▶ PROBLEM DETAILS
Please transcribe exactly the lines from the one containing "La tela del" through the end of the records below, both included, and nothing else.

━━━ SUPPLIED DATA

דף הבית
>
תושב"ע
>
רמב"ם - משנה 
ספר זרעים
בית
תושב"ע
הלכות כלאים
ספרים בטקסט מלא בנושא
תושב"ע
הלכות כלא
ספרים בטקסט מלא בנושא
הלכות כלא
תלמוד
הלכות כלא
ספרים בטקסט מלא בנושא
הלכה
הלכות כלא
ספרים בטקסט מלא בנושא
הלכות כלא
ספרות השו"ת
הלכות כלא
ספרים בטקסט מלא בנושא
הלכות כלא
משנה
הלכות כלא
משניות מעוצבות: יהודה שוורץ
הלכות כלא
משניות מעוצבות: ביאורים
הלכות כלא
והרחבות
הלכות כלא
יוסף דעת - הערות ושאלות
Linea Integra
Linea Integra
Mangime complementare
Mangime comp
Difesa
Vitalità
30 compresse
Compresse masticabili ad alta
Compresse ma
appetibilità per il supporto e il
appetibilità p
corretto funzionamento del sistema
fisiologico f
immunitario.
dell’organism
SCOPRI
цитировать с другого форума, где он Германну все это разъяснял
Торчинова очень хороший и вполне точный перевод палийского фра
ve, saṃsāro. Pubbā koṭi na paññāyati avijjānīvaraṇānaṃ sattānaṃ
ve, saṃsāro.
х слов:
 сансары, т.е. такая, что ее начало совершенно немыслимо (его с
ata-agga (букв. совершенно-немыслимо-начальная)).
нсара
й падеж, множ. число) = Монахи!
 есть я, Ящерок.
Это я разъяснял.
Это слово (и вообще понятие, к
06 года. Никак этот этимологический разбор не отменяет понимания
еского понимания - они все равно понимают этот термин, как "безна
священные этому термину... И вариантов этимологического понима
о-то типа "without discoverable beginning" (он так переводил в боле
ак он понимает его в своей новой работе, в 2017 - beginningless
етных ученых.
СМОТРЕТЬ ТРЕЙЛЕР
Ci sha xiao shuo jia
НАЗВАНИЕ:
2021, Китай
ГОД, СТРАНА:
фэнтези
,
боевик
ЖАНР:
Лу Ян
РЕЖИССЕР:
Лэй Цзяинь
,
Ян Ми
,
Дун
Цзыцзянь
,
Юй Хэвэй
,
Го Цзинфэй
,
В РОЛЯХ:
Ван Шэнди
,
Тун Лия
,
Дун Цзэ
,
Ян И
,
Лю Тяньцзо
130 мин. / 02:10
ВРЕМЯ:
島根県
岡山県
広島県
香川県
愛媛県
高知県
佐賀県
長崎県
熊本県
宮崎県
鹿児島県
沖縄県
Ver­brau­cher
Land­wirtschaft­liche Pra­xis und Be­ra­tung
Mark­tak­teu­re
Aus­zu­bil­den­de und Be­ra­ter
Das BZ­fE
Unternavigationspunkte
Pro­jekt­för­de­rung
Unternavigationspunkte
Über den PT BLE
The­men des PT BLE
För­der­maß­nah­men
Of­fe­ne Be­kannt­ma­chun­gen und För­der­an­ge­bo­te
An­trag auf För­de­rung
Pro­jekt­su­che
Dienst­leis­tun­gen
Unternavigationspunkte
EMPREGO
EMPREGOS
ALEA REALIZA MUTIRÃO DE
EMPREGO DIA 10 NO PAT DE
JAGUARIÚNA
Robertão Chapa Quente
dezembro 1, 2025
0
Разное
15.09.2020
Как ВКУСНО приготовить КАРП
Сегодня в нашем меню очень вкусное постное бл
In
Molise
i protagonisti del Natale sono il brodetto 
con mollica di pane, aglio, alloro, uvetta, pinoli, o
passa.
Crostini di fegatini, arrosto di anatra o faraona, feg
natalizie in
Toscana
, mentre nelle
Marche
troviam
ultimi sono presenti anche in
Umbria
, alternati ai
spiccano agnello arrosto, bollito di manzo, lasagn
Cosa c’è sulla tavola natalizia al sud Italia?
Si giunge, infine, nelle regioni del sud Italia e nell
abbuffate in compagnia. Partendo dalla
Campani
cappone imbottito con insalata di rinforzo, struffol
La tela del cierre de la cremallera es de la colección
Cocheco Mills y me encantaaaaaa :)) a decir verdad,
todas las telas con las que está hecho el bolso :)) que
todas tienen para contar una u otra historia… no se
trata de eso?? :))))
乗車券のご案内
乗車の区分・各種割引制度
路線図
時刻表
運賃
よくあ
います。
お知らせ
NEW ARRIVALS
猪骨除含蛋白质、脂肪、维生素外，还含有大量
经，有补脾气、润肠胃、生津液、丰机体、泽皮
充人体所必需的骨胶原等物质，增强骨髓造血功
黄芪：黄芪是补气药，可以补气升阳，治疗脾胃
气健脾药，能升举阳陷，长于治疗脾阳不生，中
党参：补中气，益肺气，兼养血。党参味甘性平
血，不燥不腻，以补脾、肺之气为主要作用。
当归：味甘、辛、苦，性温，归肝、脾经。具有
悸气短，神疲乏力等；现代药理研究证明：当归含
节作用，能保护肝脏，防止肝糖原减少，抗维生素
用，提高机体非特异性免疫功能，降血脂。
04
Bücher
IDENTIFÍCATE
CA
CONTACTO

━━━━━━

▶ SOLUTION
La tela del cierre de la cremallera es de la colección
Cocheco Mills y me encantaaaaaa :)) a decir verdad,
todas las telas con las que está hecho el bolso :)) que
todas tienen para contar una u otra historia… no se
trata de eso?? :))))
乗車券のご案内
乗車の区分・各種割引制度
路線図
時刻表
運賃
よくあ
います。
お知らせ
NEW ARRIVALS
猪骨除含蛋白质、脂肪、维生素外，还含有大量
经，有补脾气、润肠胃、生津液、丰机体、泽皮
充人体所必需的骨胶原等物质，增强骨髓造血功
黄芪：黄芪是补气药，可以补气升阳，治疗脾胃
气健脾药，能升举阳陷，长于治疗脾阳不生，中
党参：补中气，益肺气，兼养血。党参味甘性平
血，不燥不腻，以补脾、肺之气为主要作用。
当归：味甘、辛、苦，性温，归肝、脾经。具有
悸气短，神疲乏力等；现代药理研究证明：当归含
节作用，能保护肝脏，防止肝糖原减少，抗维生素
用，提高机体非特异性免疫功能，降血脂。
04
Bücher
IDENTIFÍCATE
CA
CONTACTO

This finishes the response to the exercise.